Devotees urged to remember significance of Phagwah

The Gandhi Youth Organisa-tion says Phagwah is an occasion of thanksgiving, planning and reflection as it marks the beginning of the Spring season and ushers in the Hindu new year.

In a press release the organisation said Phagwah is the most colourful and popular festival on the Hindu calendar. Devotees celebrate the triumph of good over evil with a two-day event where, on the first night, a special pooja is done and grains or hola are offered to Vishnu Bhagwan before a bonfire. This is accompanied by children making merry and adults performing special chowtal singing to the sounds of drumming and cymbals.

The bonfire recalls the death of Holika, the sister of King Hiranyakashyapu, who tried to destroy his son Prahalad by fire after the child, a devotee of Vishnu Bhagwan, challenged his father’s claim of power over all the gods and his terrorising of the people.

Holika was said to be immune to the effects of fire and as such she placed Prahalad on her lap and sat on a pyre with the intention of burning him up only to herself be consumed by the blaze.

When the blaze died away Holika had been destroyed and Prahalad was found playing with her ashes.

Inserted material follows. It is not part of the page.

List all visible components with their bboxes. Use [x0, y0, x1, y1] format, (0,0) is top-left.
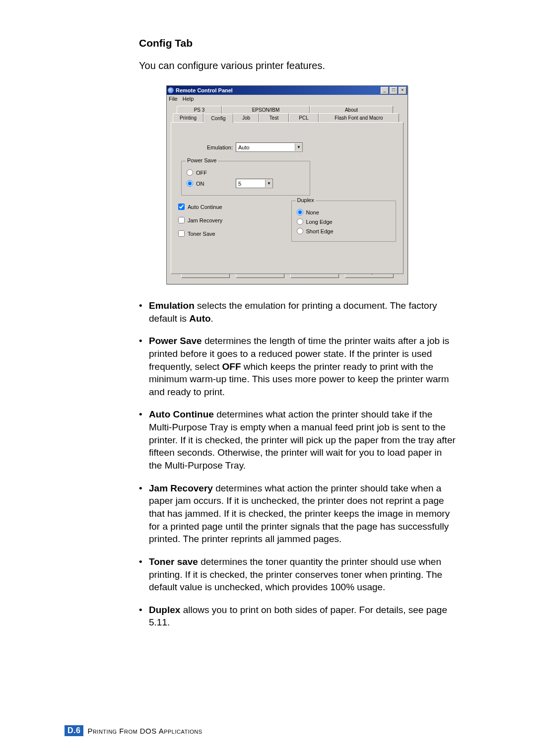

On the second day of the festival devotees amuse themselves by splashing coloured water and throwing powder on relatives and friends as well as passers-by. This celebration is taken into the streets and bazaars. It is characterized by songs, music, floral decorations, the throwing of different colours of abeer, abrack and powder and the splashing of perfumed water on persons, the release said.  Sweat meats and drinks are served liberally as devotees visit each other’s homes.

Chowtal singing is expected to continue until the first Tuesday after Phagwah day when the celebration comes to a close.